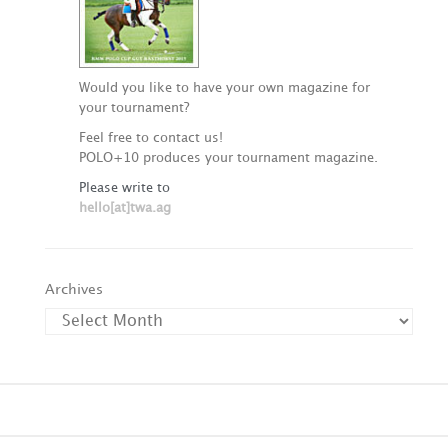
Would you like to have your own magazine for
your tournament?
Feel free to contact us!
POLO+10 produces your tournament magazine.
Please write to
hello[at]twa.ag
Archives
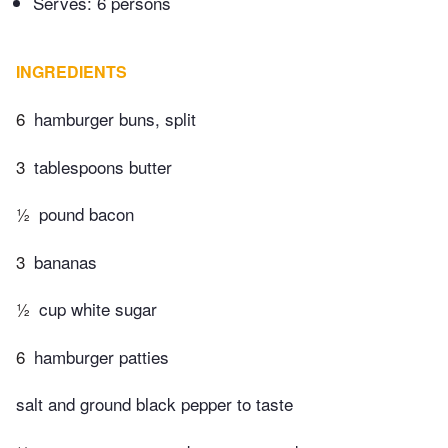
Serves: 6 persons
INGREDIENTS
6
hamburger buns, split
3
tablespoons butter
½
pound bacon
3
bananas
½
cup white sugar
6
hamburger patties
salt and ground black pepper to taste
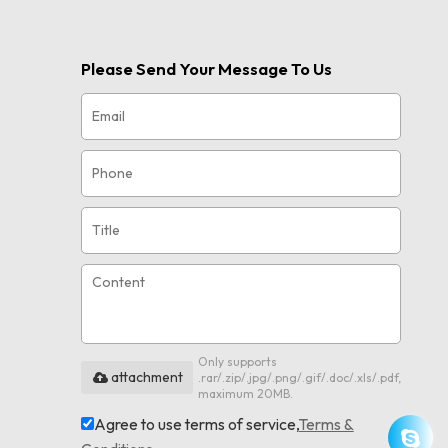
Please Send Your Message To Us
Only supports
attachment
.rar/.zip/.jpg/.png/.gif/.doc/.xls/.pdf,
maximum 20MB.
Agree to use terms of service,
Terms &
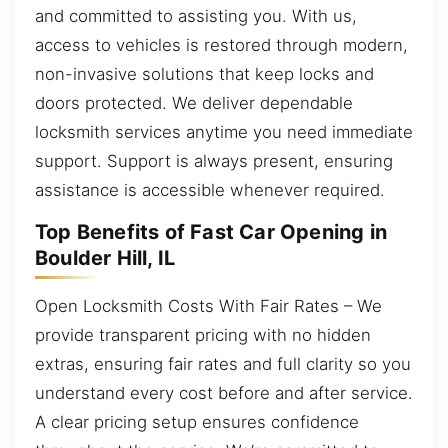
and committed to assisting you. With us,
access to vehicles is restored through modern,
non-invasive solutions that keep locks and
doors protected. We deliver dependable
locksmith services anytime you need immediate
support. Support is always present, ensuring
assistance is accessible whenever required.
Top Benefits of Fast Car Opening in
Boulder Hill, IL
Open Locksmith Costs With Fair Rates – We
provide transparent pricing with no hidden
extras, ensuring fair rates and full clarity so you
understand every cost before and after service.
A clear pricing setup ensures confidence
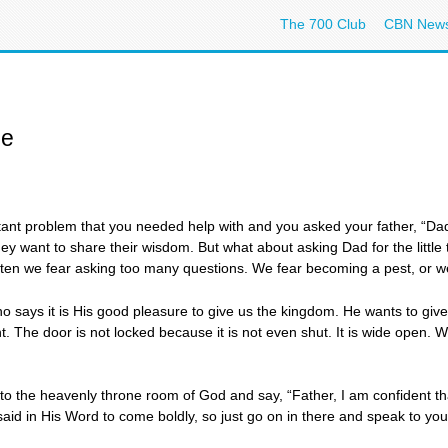
The 700 Club
CBN New
ne
nt problem that you needed help with and you asked your father, “Da
hey want to share their wisdom. But what about asking Dad for the little
ften we fear asking too many questions. We fear becoming a pest, or we
ays it is His good pleasure to give us the kingdom. He wants to give g
ht. The door is not locked because it is not even shut. It is wide ope
 into the heavenly throne room of God and say, “Father, I am confident 
id in His Word to come boldly, so just go on in there and speak to you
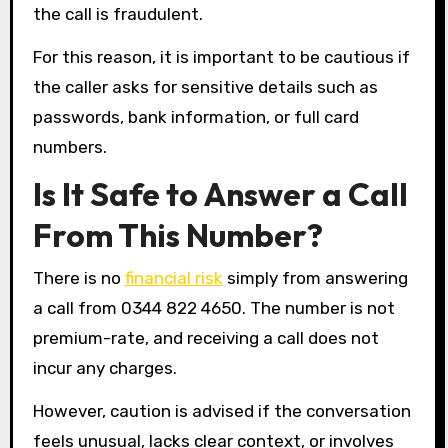
the call is fraudulent.
For this reason, it is important to be cautious if
the caller asks for sensitive details such as
passwords, bank information, or full card
numbers.
Is It Safe to Answer a Call
From This Number?
There is no
financial risk
simply from answering
a call from 0344 822 4650. The number is not
premium-rate, and receiving a call does not
incur any charges.
However, caution is advised if the conversation
feels unusual, lacks clear context, or involves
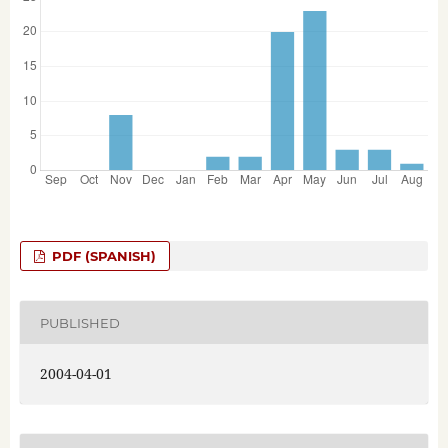
PDF (SPANISH)
PUBLISHED
2004-04-01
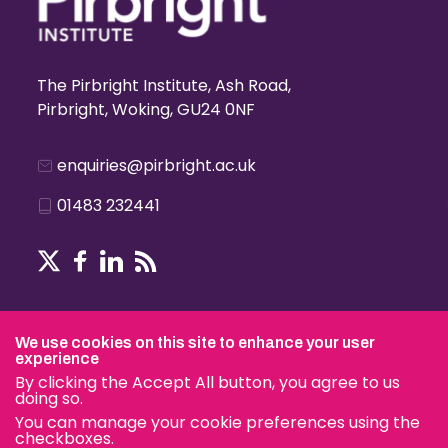
The Pirbright Institute, Ash Road,
Pirbright, Woking, GU24 0NF
enquiries@pirbright.ac.uk
01483 232441
Terms & Conditions
We use cookies on this site to enhance your user
experience
By clicking the Accept All button, you agree to us
doing so.
© The Pirbright Institute 2026 | A company limited by guara
You can manage your cookie preferences using the
charity.
checkboxes.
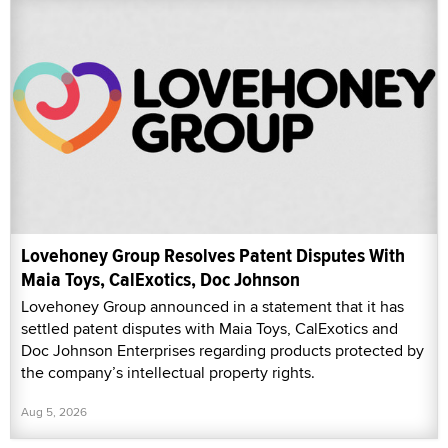
Lovehoney Group Resolves Patent Disputes With
Maia Toys, CalExotics, Doc Johnson
Lovehoney Group announced in a statement that it has
settled patent disputes with Maia Toys, CalExotics and
Doc Johnson Enterprises regarding products protected by
the company’s intellectual property rights.
Aug 5, 2026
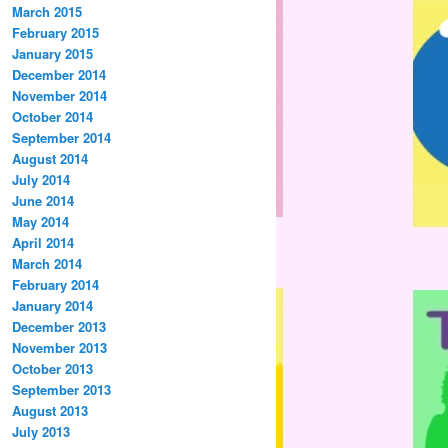
March 2015
February 2015
January 2015
December 2014
November 2014
October 2014
September 2014
August 2014
July 2014
June 2014
May 2014
April 2014
March 2014
February 2014
January 2014
December 2013
November 2013
October 2013
September 2013
August 2013
July 2013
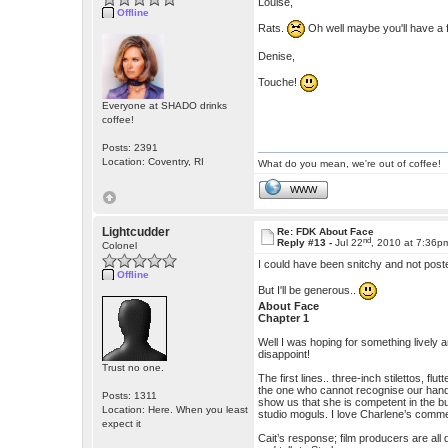
Louise,
Offline
Rats.
Oh well maybe you'll have a 
Denise,
Touche!
Everyone at SHADO drinks
coffee!
Posts: 2391
Location: Coventry, RI
What do you mean, we're out of coffee!
WWW
Lightcudder
Re: FDK About Face
nd
Reply #13 -
Jul 22
, 2010 at 7:36p
Colonel
I could have been snitchy and not pos
Offline
But I'll be generous..
About Face
Chapter 1
Well I was hoping for something lively 
disappoint!
Trust no one.
The first lines.. three-inch stilettos, fl
the one who cannot recognise our hand
Posts: 1311
show us that she is competent in the bu
Location: Here. When you least
studio moguls. I love Charlene’s comment
expect it
Cait’s response; film producers are all 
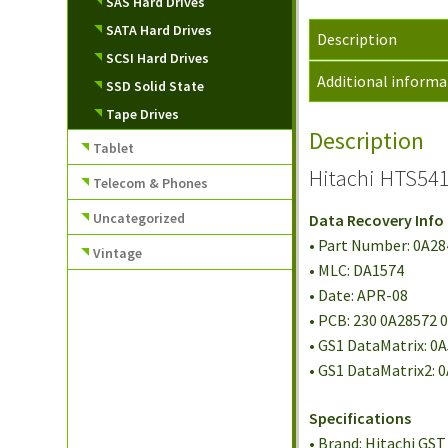
SAS Hard Drives
SATA Hard Drives
Description
SCSI Hard Drives
Additional informa
SSD Solid State
Tape Drives
Description
Tablet
Hitachi HTS541
Telecom & Phones
Uncategorized
Data Recovery Info
• Part Number: 0A2
Vintage
• MLC: DA1574
• Date: APR-08
• PCB: 230 0A28572 
• GS1 DataMatrix: 0
• GS1 DataMatrix2:
Specifications
• Brand: Hitachi GST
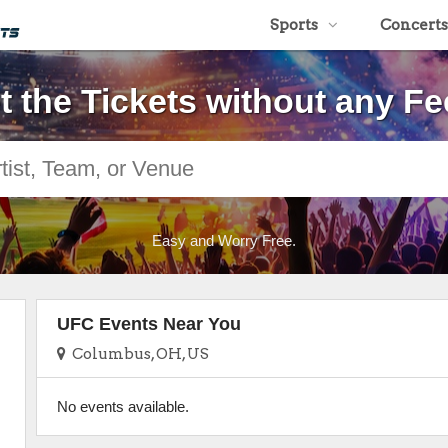
Sports
Concerts
t the Tickets without any Fe
Easy and Worry Free.
UFC Events Near You
Columbus, OH, US
No events available.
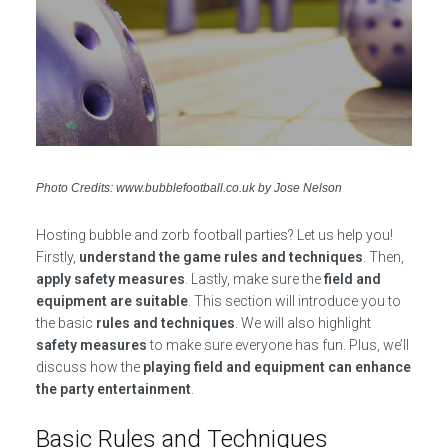
Photo Credits: www.bubblefootball.co.uk by Jose Nelson
Hosting bubble and zorb football parties? Let us help you!
Firstly,
understand the game rules and techniques
. Then,
apply safety measures
. Lastly, make sure the
field and
equipment are suitable
. This section will introduce you to
the basic
rules and techniques
. We will also highlight
safety measures
to make sure everyone has fun. Plus, we’ll
discuss how the
playing field and equipment can enhance
the party entertainment
.
Basic Rules and Techniques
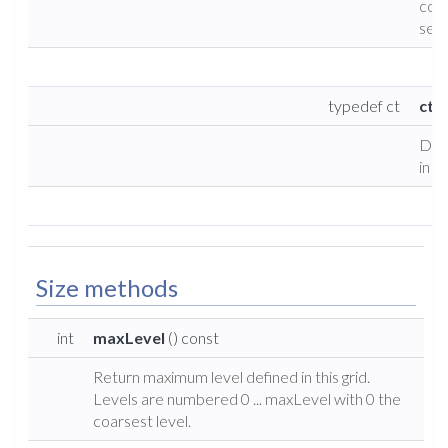
coll
set 
typedef ct
cty
Defi
in g
Size methods
int
maxLevel
() const
Return maximum level defined in this grid.
Levels are numbered 0 ... maxLevel with 0 the
coarsest level.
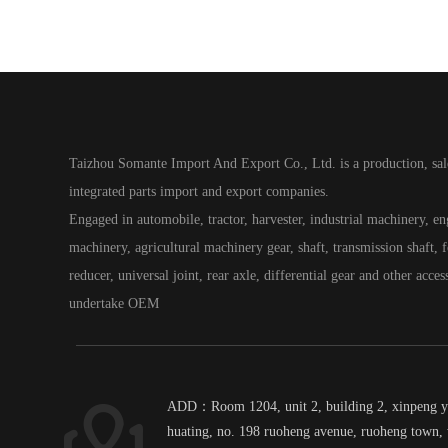
Taizhou Somante Import And Export Co., Ltd. is a production, sal
integrated parts import and export companies.
Engaged in automobile, tractor, harvester, industrial machinery, e
machinery, agricultural machinery gear, shaft, transmission shaft, fo
reducer, universal joint, rear axle, differential gear and other acces
undertake OEM
ADD：Room 1204, unit 2, building 2, xinpeng 
huating, no. 198 ruoheng avenue, ruoheng town, 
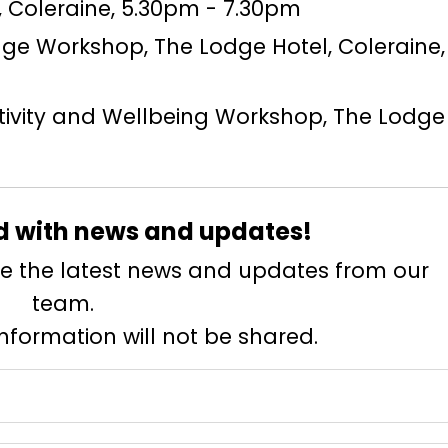
t, Coleraine, 5.30pm - 7.30pm
itage Workshop, The Lodge Hotel, Coleraine,
ctivity and Wellbeing Workshop, The Lodge 
d with news and updates!
eive the latest news and updates from our
team.
information will not be shared.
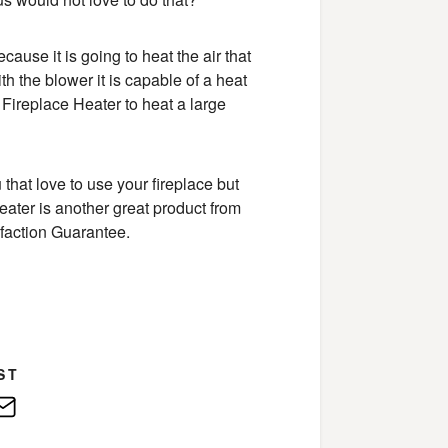
cause it is going to heat the air that
th the blower it is capable of a heat
 Fireplace Heater to heat a large
u that love to use your fireplace but
e Heater is another great product from
faction Guarantee.
ST
edIn
E-
Mail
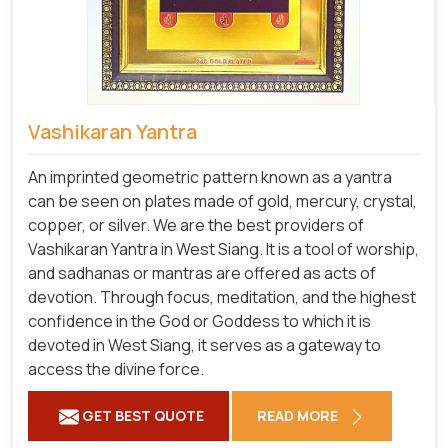
Vashikaran Yantra
An imprinted geometric pattern known as a yantra
can be seen on plates made of gold, mercury, crystal,
copper, or silver. We are the best providers of
Vashikaran Yantra in West Siang. It is a tool of worship,
and sadhanas or mantras are offered as acts of
devotion. Through focus, meditation, and the highest
confidence in the God or Goddess to which it is
devoted in West Siang, it serves as a gateway to
access the divine force.
GET BEST QUOTE
READ MORE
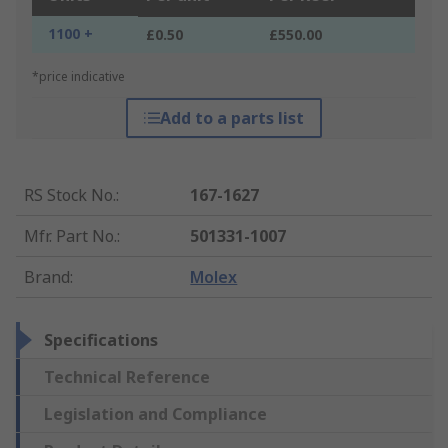
1100 +
£0.50
£550.00
*price indicative
Add to a parts list
RS Stock No.
:
167-1627
Mfr. Part No.
:
501331-1007
Brand
:
Molex
Specifications
Technical Reference
Legislation and Compliance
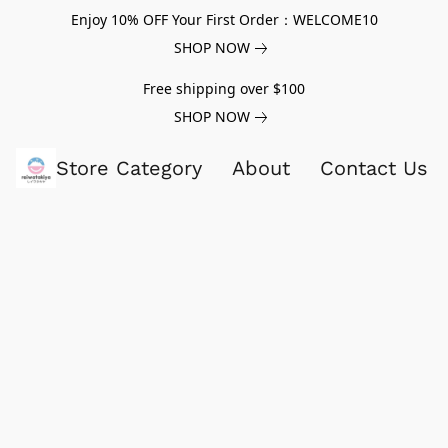
Enjoy 10% OFF Your First Order：WELCOME10
SHOP NOW
Free shipping over $100
SHOP NOW
Store Category
About
Contact Us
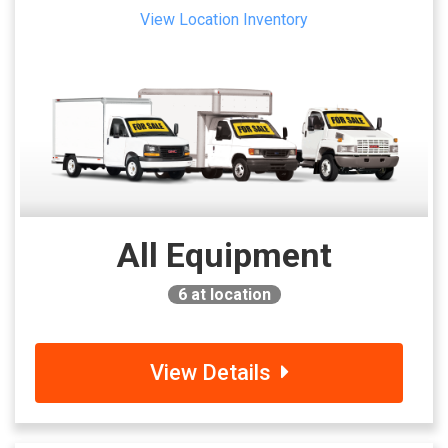
View Location Inventory
All Equipment
6
at location
View Details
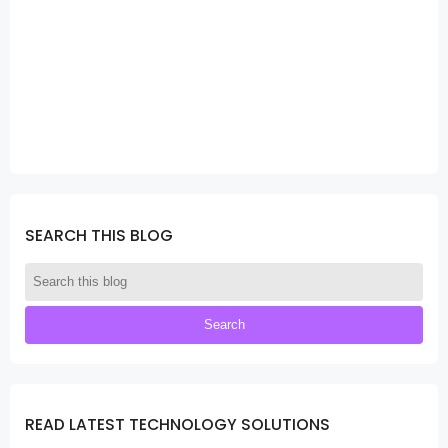
SEARCH THIS BLOG
READ LATEST TECHNOLOGY SOLUTIONS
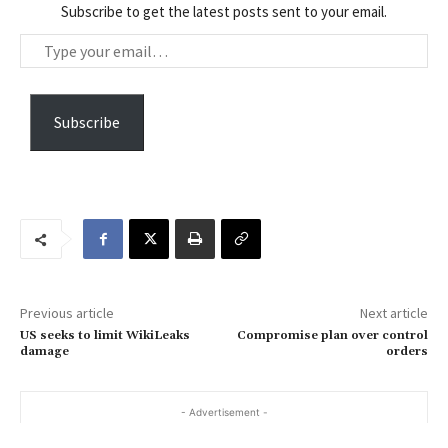
Subscribe to get the latest posts sent to your email.
T
y
p
e
Subscribe
y
o
u
r
e
m
a
Previous article
Next article
i
US seeks to limit WikiLeaks
Compromise plan over control
l
damage
orders
…
- Advertisement -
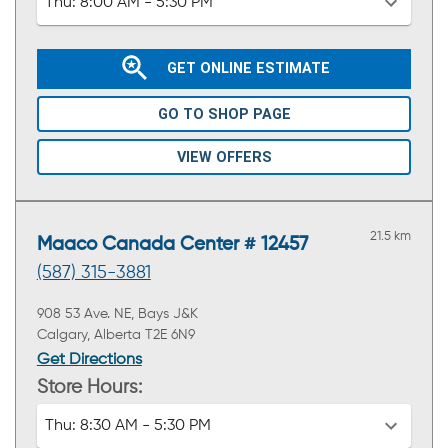
Thu:
8:00 AM - 5:30 PM
GET ONLINE ESTIMATE
GO TO SHOP PAGE
VIEW OFFERS
21.5 km
Maaco Canada Center # 12457
(587) 315-3881
908 53 Ave. NE, Bays J&K
Calgary, Alberta T2E 6N9
Get Directions
Store Hours:
Thu:
8:30 AM - 5:30 PM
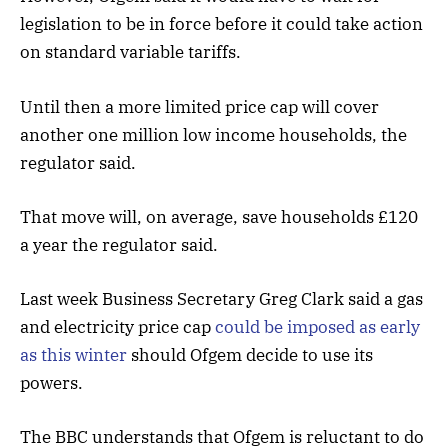
legislation to be in force before it could take action
on standard variable tariffs.
Until then a more limited price cap will cover
another one million low income households, the
regulator said.
That move will, on average, save households £120
a year the regulator said.
Last week Business Secretary Greg Clark said a gas
and electricity price cap
could be imposed as early
as this winter
should Ofgem decide to use its
powers.
The BBC understands that Ofgem is reluctant to do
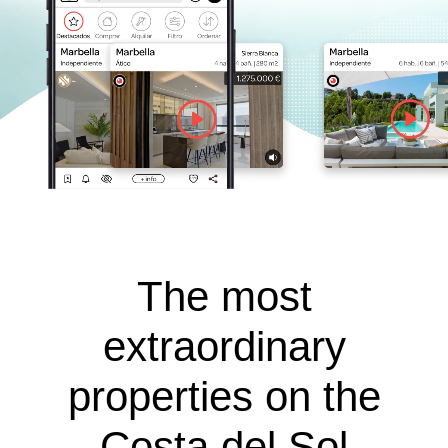
The most
extraordinary
properties on the
Costa del Sol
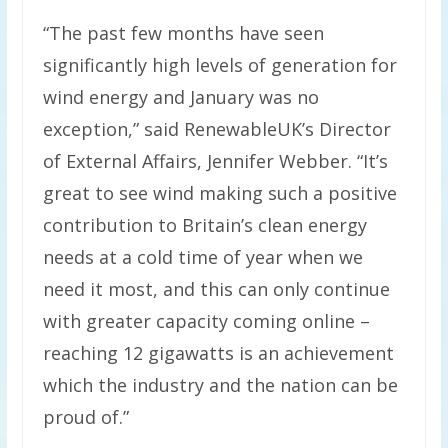
“The past few months have seen
significantly high levels of generation for
wind energy and January was no
exception,” said RenewableUK’s Director
of External Affairs, Jennifer Webber. “It’s
great to see wind making such a positive
contribution to Britain’s clean energy
needs at a cold time of year when we
need it most, and this can only continue
with greater capacity coming online –
reaching 12 gigawatts is an achievement
which the industry and the nation can be
proud of.”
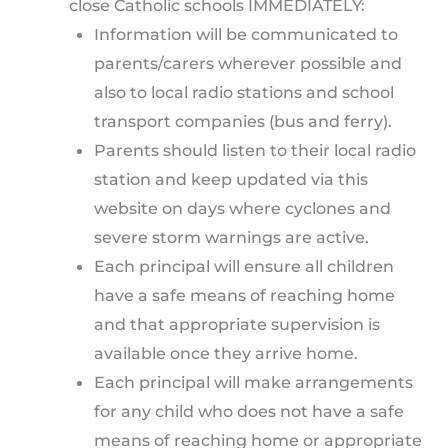
close Catholic schools IMMEDIATELY:
Information will be communicated to
parents/carers wherever possible and
also to local radio stations and school
transport companies (bus and ferry).
Parents should listen to their local radio
station and keep updated via this
website on days where cyclones and
severe storm warnings are active.
Each principal will ensure all children
have a safe means of reaching home
and that appropriate supervision is
available once they arrive home.
Each principal will make arrangements
for any child who does not have a safe
means of reaching home or appropriate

_Task objective_.
Only the lines containing the string "hamburger" are needed; pull them out of the records.

_Worked solution_.
hamburger buns, split
hamburger patties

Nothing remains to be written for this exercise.